Potency comparisons between PIMECROLIMUS and ABLYSINOL depend on the specific clinical indication. These are agents from distinct pharmacological classes and are not directly interchangeable by dose. A physician or clinical pharmacist should guide any therapeutic switching decisions.

3. What is the standard dosing for PIMECROLIMUS vs ABLYSINOL?
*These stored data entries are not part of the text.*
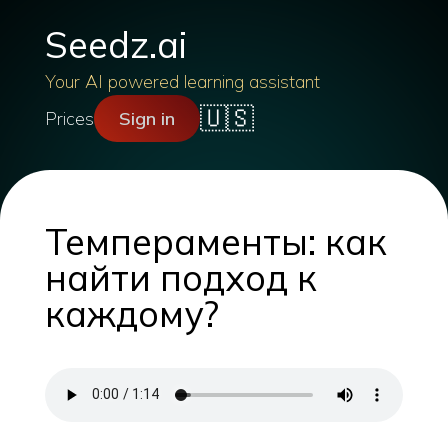
Seedz.ai
Your AI powered learning assistant
🇺🇸
Prices
Sign in
Темпераменты: как
найти подход к
каждому?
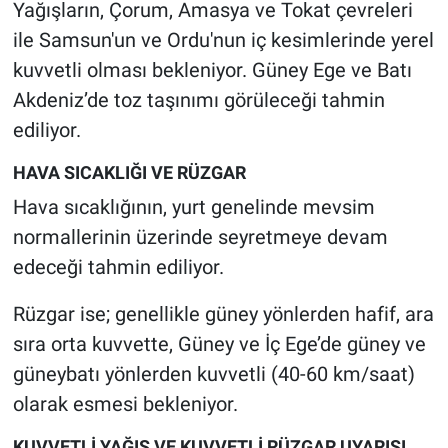
Yağışların, Çorum, Amasya ve Tokat çevreleri
ile Samsun'un ve Ordu'nun iç kesimlerinde yerel
kuvvetli olması bekleniyor. Güney Ege ve Batı
Akdeniz’de toz taşınımı görüleceği tahmin
ediliyor.
HAVA SICAKLIĞI VE RÜZGAR
Hava sıcaklığının, yurt genelinde mevsim
normallerinin üzerinde seyretmeye devam
edeceği tahmin ediliyor.
Rüzgar ise; genellikle güney yönlerden hafif, ara
sıra orta kuvvette, Güney ve İç Ege’de güney ve
güneybatı yönlerden kuvvetli (40-60 km/saat)
olarak esmesi bekleniyor.
KUVVETLİ YAĞIŞ VE KUVVETLİ RÜZGAR UYARISI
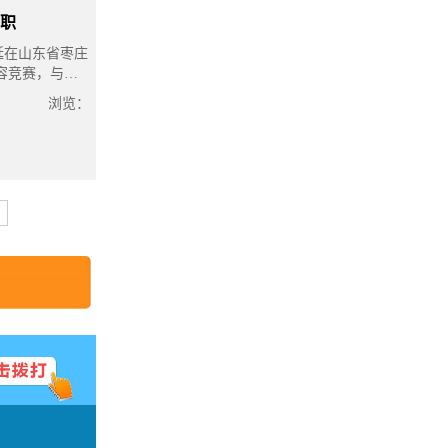
”职
延在山东省枣庄
容竞赛，与来
飞鸟》以深刻的
浏览：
The standard adult dose of PIMECROLIMUS is: Topical: Apply a thin layer of 1% cream to affected areas twice daily. Maximum daily dose: not established; usual amount is pea-sized per application. Not for continuous long-term use; intermittent use only.. The standard adult dose of ABLYSINOL is: Adults: 5 mg orally once daily, increased to 10 mg once daily after 2 weeks if tolerated, maximum 10 mg daily.. Dosing should always be individualized based on indication, renal and hepatic function, age, and other patient factors.

4. Can you take PIMECROLIMUS and ABLYSINOL together?
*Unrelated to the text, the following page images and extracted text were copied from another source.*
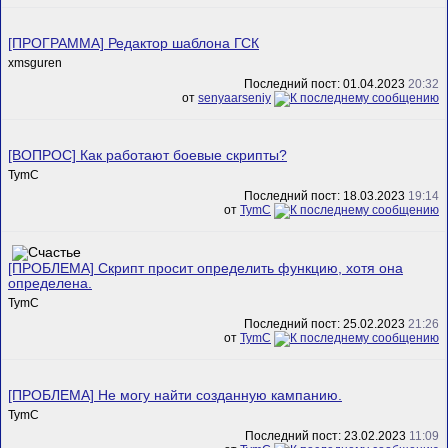
[ПРОГРАММА] Редактор шаблона ГСК
xmsguren
Последний пост: 01.04.2023
20:32
от
senyaarseniy
[ВОПРОС] Как работают боевые скрипты?
TymC
Последний пост: 18.03.2023
19:14
от
TymC
[ПРОБЛЕМА] Скрипт просит определить функцию, хотя она
определена.
TymC
Последний пост: 25.02.2023
21:26
от
TymC
[ПРОБЛЕМА] Не могу найти созданную кампанию.
TymC
Последний пост: 23.02.2023
11:09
No direct drug-drug interaction has been formally documented between PIMECROLIMUS and ABLYSINOL in current clinical databases. However, individual patient risk factors including other medications, organ function, and comorbidities should always be evaluated by a qualified healthcare provider.
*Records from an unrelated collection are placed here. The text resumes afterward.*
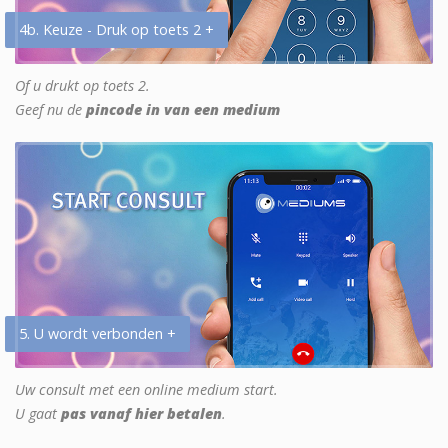
4b. Keuze - Druk op toets 2 +
Of u drukt op toets 2.
Geef nu de
pincode in van een medium
5. U wordt verbonden +
Uw consult met een online medium start.
U gaat
pas vanaf hier betalen
.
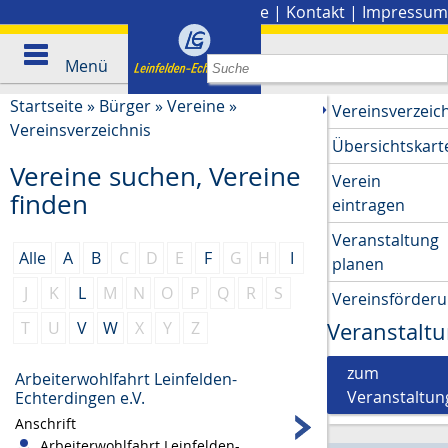
Stadtplan
|
Presse
|
Kontakt
|
Impressum
Menü
Startseite
»
Bürger
»
Vereine
»
Vereinsverzeic
Vereinsverzeichnis
Übersichtskart
Vereine suchen, Vereine
Verein
finden
eintragen
Veranstaltung
Alle
A
B
C
D
E
F
G
H
I
planen
J
K
L
M
N
O
P
Q
R
S
Vereinsförder
T
U
V
W
X
Y
Z
Veranstalt
zum
Arbeiterwohlfahrt Leinfelden-
Veranstaltun
Echterdingen e.V.
Anschrift
Arbeiterwohlfahrt Leinfelden-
5. Are PIMECROLIMUS and ABLYSINOL safe during pregnancy?

The maternal-fetal safety profiles differ. PIMECROLIMUS is classified as Category A/B. Pimecrolimus is classified as FDA Pregnancy Category C. Animal studies have shown embryotoxicity and fetotoxicity at doses 35 times the maximum recommended human dose. There are no. ABLYSINOL is classified as Category C. Category D. First trimester: increased risk of cardiac malformations (Ebstein anomaly) and neural tube defects. Second/third trimesters: fetal toxicity including oligohydramnios, p. Always consult a maternal-fetal medicine specialist before taking either drug during pregnancy or lactation.